Desavenças e a Crise no INSS
O ex-presidente do INSS, Gilberto Waller, dispensado recentemente, afirmou que o presidente Luiz Inácio Lula da Silva nunca expressou preocupação com a fila de requerimentos de benefícios da instituição, frequentemente criticada por seu congestionamento. Waller foi demitido menos de um ano após assumir a presidência do INSS, em meio a uma crise relacionada a descontos irregulares sobre aposentadorias.
Em entrevista ao GLOBO, o ex-presidente do INSS destacou que sua gestão conseguiu reduzir o estoque de pedidos, ressaltando que a maioria dos casos pendentes estava ligada à perícia médica, responsabilidade do Ministério da Previdência, liderado por Wolney Queiroz. Este foi responsável pela decisão de afastá-lo do cargo na última segunda-feira.

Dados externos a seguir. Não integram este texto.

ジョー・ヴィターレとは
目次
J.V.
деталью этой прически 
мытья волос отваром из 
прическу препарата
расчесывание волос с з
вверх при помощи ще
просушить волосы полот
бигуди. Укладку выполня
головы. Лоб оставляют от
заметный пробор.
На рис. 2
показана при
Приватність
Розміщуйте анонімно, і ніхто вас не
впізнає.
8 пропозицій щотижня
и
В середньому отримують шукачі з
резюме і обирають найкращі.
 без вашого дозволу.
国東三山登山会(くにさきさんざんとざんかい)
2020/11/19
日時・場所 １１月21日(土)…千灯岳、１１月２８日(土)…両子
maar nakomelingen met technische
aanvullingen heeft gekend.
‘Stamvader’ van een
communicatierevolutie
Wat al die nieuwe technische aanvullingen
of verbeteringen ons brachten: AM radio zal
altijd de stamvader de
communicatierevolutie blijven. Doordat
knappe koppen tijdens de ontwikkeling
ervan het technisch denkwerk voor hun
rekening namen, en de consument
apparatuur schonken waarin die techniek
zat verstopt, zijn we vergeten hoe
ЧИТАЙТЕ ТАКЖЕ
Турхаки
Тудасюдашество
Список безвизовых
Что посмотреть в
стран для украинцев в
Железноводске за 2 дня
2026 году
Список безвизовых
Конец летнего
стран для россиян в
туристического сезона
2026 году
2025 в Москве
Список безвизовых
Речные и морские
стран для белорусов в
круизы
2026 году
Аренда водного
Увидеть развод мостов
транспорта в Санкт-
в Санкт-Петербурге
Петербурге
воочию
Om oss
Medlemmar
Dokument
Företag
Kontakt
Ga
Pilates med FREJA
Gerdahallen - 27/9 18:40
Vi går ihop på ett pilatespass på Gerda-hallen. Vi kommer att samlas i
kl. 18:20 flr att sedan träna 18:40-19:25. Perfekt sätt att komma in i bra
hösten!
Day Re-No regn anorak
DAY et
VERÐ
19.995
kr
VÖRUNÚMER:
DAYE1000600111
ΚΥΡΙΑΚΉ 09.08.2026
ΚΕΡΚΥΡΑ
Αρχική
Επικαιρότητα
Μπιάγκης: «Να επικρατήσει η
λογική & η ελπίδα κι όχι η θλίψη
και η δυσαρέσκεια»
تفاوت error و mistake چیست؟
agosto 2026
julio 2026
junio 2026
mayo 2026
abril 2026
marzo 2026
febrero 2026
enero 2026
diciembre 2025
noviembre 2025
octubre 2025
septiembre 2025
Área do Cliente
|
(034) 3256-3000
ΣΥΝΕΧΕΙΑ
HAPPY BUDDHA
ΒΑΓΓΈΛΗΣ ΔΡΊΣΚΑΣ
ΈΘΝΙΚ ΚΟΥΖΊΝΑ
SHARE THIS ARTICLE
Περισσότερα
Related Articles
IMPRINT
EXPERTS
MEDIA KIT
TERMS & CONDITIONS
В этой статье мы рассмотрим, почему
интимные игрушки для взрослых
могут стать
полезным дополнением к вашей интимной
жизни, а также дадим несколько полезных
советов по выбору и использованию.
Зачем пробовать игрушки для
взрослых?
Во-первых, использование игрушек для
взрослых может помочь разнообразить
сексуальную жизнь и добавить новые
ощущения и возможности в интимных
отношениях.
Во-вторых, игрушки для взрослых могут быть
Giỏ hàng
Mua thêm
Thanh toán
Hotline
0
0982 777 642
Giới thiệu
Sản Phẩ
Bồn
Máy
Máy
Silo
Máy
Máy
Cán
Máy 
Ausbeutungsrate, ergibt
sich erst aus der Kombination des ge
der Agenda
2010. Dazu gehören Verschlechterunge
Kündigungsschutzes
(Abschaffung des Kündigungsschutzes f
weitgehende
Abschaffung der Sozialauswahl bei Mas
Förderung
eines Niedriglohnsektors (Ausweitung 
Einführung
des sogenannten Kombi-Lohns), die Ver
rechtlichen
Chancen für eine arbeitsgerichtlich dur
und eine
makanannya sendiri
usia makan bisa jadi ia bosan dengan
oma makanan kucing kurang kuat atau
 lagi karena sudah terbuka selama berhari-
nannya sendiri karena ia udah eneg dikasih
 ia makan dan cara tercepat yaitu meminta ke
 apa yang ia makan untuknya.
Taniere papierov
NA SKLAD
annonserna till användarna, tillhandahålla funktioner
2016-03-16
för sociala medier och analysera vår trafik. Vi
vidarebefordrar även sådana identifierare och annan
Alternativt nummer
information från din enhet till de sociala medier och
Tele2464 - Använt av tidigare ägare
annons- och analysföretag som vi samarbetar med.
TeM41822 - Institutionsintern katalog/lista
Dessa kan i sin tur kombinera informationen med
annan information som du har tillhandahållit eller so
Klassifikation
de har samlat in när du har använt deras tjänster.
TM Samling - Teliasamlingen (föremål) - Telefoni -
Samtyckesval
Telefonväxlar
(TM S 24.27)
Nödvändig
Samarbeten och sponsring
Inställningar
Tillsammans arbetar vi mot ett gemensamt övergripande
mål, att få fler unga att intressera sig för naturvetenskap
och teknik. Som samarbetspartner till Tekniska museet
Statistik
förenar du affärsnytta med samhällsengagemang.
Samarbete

Para Waller, a alegação de que a fila foi o motivo de sua demissão é apenas uma justificativa. Ele acredita que a verdadeira razão está nas desavenças com o ministro Queiroz, que, segundo ele, já havia solicitado ao presidente Lula a indicação de outro nome para a presidência do INSS. O ex-presidente do órgão e Queiroz nunca mantiveram uma relação harmoniosa desde o início, o que agravou ainda mais a situação.
Entendendo a Demissão e o Contexto
Waller, que também é procurador federal e já atuou como ouvidor-geral da União, assumiu o cargo no INSS a pedido do presidente Lula como resposta às investigações sobre os descontos indevidos. Sua gestão, no entanto, esbarrou na crescente fila de pedidos de benefícios, que se tornou um problema eleitoral para o governo, especialmente após a crise dos descontos fraudulentos.
Discussões recentes revelaram que o ministro da Previdência atribuiu a Waller a responsabilidade pela fila, mas o ex-presidente argumenta que o aumento nas solicitações era uma realidade que precisava ser enfrentada. A produção diária de requerimentos atingiu cerca de 61 mil, e a equipe de Waller adotou medidas para refrescar a fila ao zerar os pedidos antigos que não dependiam de perícia médica.
Ao ser questionado sobre sua demissão, Waller confirmou que a situação foi uma consequência de desavenças pessoais com Queiroz. Ele admitiu que a falta de entendimento entre eles contribuiu para a decisão do ministro.
Expectativas e Planos Futuros
Diante da pergunta sobre sua saída, Waller disse que não guarda mágoas. Segundo ele, a presidência do INSS nunca foi um objetivo, especialmente em um momento crítico para a entidade. Ele explicou que a fila de requerimentos não era seu único desafio, já que outras questões, como os descontos associativos e a responsabilidade por fraudes em contratos, também demandavam atenção.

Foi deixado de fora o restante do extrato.